Excerpted data
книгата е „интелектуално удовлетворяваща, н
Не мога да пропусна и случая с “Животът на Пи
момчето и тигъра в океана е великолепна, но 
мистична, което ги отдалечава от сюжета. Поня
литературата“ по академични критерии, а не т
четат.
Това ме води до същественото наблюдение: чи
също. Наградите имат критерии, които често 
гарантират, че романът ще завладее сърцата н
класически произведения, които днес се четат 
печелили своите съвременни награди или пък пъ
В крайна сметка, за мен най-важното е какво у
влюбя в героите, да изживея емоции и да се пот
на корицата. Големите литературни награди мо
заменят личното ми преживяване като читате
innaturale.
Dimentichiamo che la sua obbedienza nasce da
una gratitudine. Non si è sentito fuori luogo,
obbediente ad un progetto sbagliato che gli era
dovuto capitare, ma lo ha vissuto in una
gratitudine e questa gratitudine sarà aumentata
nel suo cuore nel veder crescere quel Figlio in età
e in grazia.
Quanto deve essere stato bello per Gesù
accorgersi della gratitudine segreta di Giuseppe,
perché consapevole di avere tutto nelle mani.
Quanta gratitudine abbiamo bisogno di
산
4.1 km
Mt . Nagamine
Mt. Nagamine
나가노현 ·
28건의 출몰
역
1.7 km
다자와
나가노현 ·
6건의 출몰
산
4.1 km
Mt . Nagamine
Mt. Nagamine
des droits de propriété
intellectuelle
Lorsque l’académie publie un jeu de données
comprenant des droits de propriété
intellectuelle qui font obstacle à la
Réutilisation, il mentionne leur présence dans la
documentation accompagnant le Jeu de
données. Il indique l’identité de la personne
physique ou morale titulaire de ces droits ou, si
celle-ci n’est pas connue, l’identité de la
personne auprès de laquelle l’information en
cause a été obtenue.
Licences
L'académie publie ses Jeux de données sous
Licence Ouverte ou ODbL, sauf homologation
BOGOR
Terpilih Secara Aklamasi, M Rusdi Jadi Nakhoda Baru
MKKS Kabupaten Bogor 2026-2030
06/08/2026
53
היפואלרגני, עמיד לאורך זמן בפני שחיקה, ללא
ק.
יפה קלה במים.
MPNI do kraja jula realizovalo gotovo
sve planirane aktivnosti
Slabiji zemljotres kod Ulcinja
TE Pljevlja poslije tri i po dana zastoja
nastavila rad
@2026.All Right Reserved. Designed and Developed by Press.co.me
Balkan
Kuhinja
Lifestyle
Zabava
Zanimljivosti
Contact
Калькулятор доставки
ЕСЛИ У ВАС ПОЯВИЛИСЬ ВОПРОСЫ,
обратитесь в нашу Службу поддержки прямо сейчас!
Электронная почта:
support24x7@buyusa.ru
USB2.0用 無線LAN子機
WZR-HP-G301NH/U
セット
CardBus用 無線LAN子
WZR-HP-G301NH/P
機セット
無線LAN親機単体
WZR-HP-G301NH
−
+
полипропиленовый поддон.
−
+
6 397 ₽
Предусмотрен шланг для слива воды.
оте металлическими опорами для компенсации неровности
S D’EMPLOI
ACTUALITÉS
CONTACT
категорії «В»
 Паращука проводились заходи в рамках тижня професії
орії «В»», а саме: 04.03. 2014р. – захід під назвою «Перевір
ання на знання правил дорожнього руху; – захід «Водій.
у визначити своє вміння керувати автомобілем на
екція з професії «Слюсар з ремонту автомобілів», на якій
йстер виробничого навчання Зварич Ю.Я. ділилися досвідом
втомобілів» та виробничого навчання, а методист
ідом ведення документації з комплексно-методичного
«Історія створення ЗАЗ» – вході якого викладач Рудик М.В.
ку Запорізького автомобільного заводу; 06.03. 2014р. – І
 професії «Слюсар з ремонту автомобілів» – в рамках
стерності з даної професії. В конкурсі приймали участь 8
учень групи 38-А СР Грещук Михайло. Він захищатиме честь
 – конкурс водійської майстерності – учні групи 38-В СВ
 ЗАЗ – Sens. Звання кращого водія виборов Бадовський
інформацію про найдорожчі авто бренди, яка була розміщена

Your assignment
Out of the lines in the listing, count the ones with the word "données", then give only the number.

Solved exercise
3